A group of researchers from Santa Catarina, Rio Grande do Sul and São Paulo, in Brazil, have shown that blocking the receptor of bombesin/gastrin-releasing peptide (GRP), a peptide involved with the activation of neutrophil and macrophage immune cells, improves survival in sepsis animal models. Working with RC-3095, an antagonist of the GRP receptor developed by Nobel Laureate Dr Andrew Schally, the group showed that this molecule attenuates the release of the host's exacerbating immune response elements, and reveals a new inflammatory pathway and potential target for new drugs. The study was part of a research effort to investigate additional functions and potential clinical applications for the GRP receptor, initiated by Drs Gilberto Schwartsmann and Rafael Roesler at the Federal University of Rio Grande do Sul.
Led by Drs Felipe Dal-Pizzol and Fabricia Petronilho at the Universidade do Extremo Sul Catarinense, in Brazil, the group has recently teamed up with Drs Andrew Schally and Norman L. Block at the University of Miami Miller School of Medicine to investigate the potential link between GRP and TLR-4, a receptor found in neutrophils and macrophages. TLR-4 is one of the molecules responsible for spreading the word that the body has been invaded by microbes and that something must be done quickly.
In a paper entitled "Gastrin-releasing peptide receptor antagonism induces protection from lethal sepsis: involvement of toll-like receptor 4 signaling" and published in Molecular Medicine
, the group shows that RC-3095 reduces the levels of circulating TLR-4 and other immune elements associated with an extreme inflammatory response. Additionally, the group has found that patients with septic shock have greater amounts of GRP if compared to those with less severe forms of sepsis. These higher levels of GRP may explain why septic shock patients develop multiple organ dysfunctions and present the highest mortality rate among sepsis patients.

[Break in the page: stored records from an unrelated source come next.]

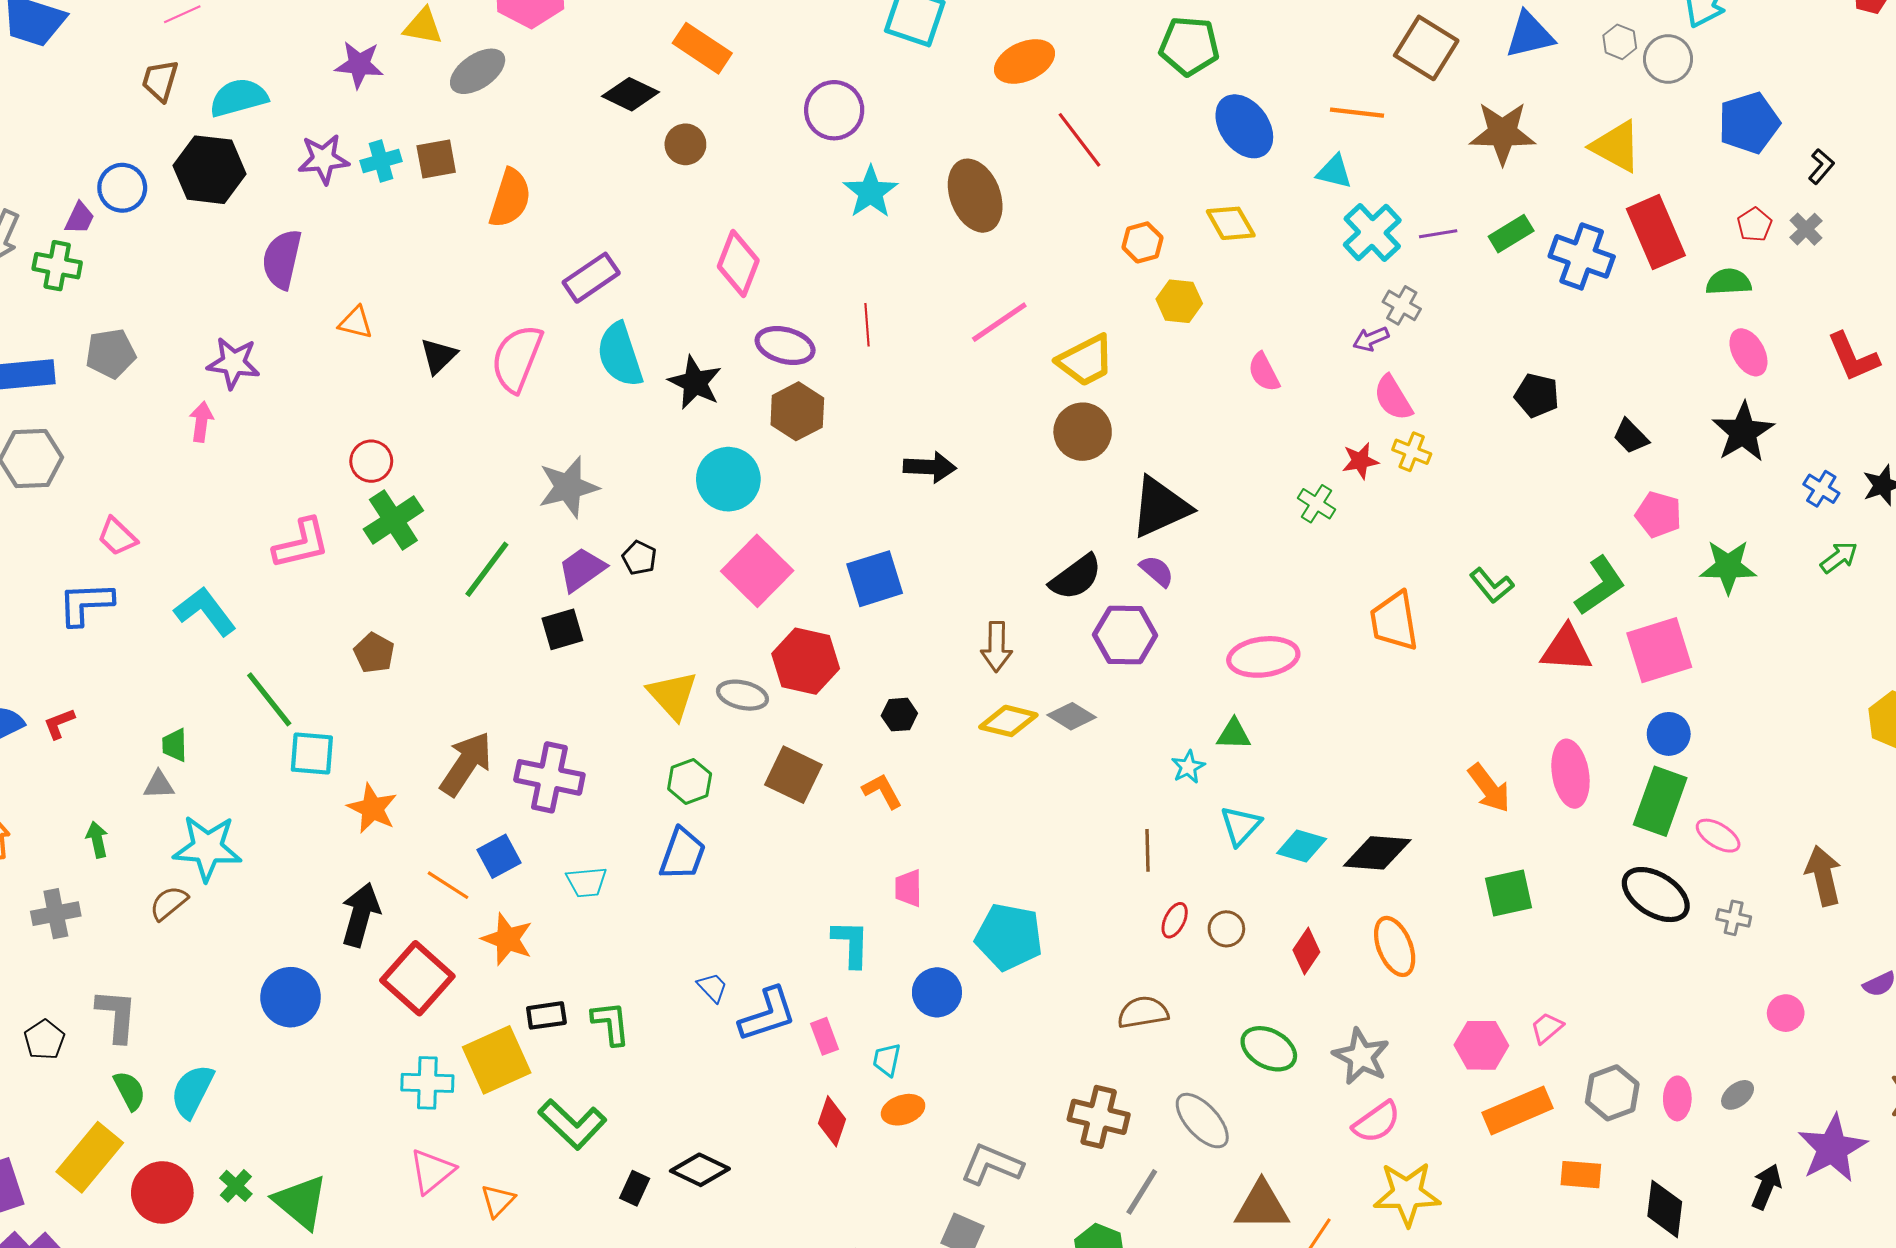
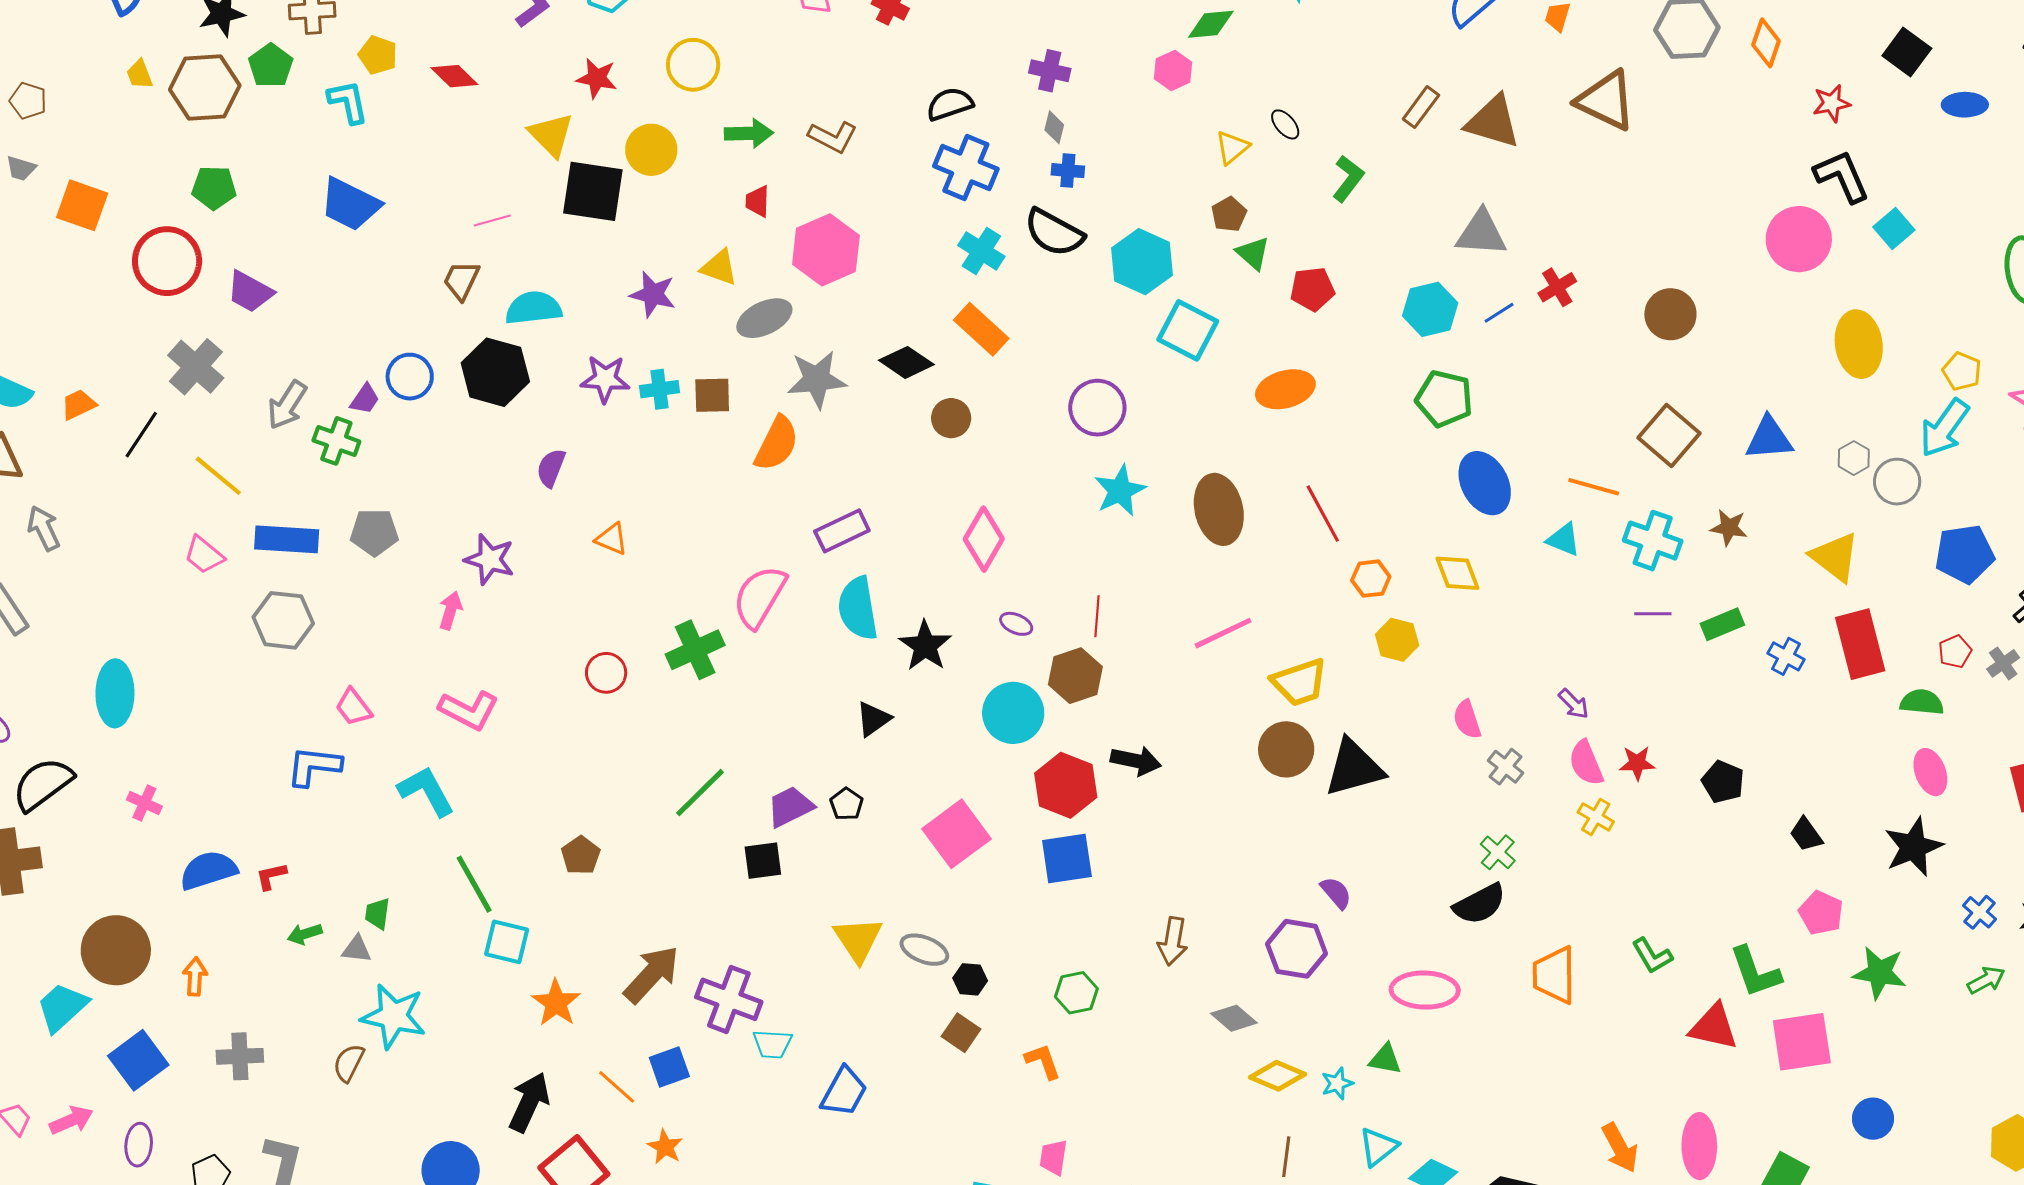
brown star: (1502, 133) -> (1729, 527), size x0.6
red line: (1079, 140) -> (1323, 514), moved
cyan cross: (1372, 233) -> (1653, 541), moved, turned -36
blue cross: (1582, 256) -> (1786, 656), size x0.6
purple semicircle: (282, 259) -> (551, 468), size x0.7
gray cross: (1402, 305) -> (1505, 767), moved
purple arrow: (1371, 339) -> (1574, 704), turned -120
purple ellipse: (785, 346) -> (1016, 624), size x0.6
black triangle: (438, 356) -> (873, 719), moved
brown hexagon: (797, 411) -> (1075, 676), moved
red star: (1360, 461) -> (1637, 763), moved
cyan circle: (728, 479) -> (1013, 713), moved
gray star: (568, 487) -> (817, 379), moved
black triangle: (1160, 507) -> (1354, 768), moved
green cross: (393, 520) -> (695, 650), moved
pink L-shape: (301, 544) -> (469, 710), moved, turned 32
black semicircle: (1076, 577) -> (1480, 904), moved
green L-shape: (1600, 586) -> (1755, 972), turned 96
red hexagon: (806, 661) -> (1066, 785), moved
black hexagon: (899, 715) -> (970, 979), moved
yellow diamond: (1008, 721) -> (1278, 1076), moved
blue circle: (1669, 734) -> (1873, 1119), moved
brown square: (793, 775) -> (961, 1033), size x0.7
green hexagon: (690, 781) -> (1076, 993), moved
green arrow: (97, 840) -> (305, 934), moved, turned -104
cyan trapezoid: (587, 882) -> (772, 1044), moved
brown semicircle: (169, 903) -> (349, 1063), turned -33
orange star: (507, 939) -> (665, 1147), size x0.7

The study also shows that in animal models, administration of RC-3095 limits the spread of infection beyond the abdominal cavity, indicating the potential of RC-3095 in preventing the complete breakdown of the host's system.
Besides its clinical relevance, the study provides new insights on the roles of key players involved in the complex communication network triggering extreme inflammatory responses. Together, these findings may open new avenues for the development of effective therapeutic strategies to treat sepsis and related inflammatory diseases.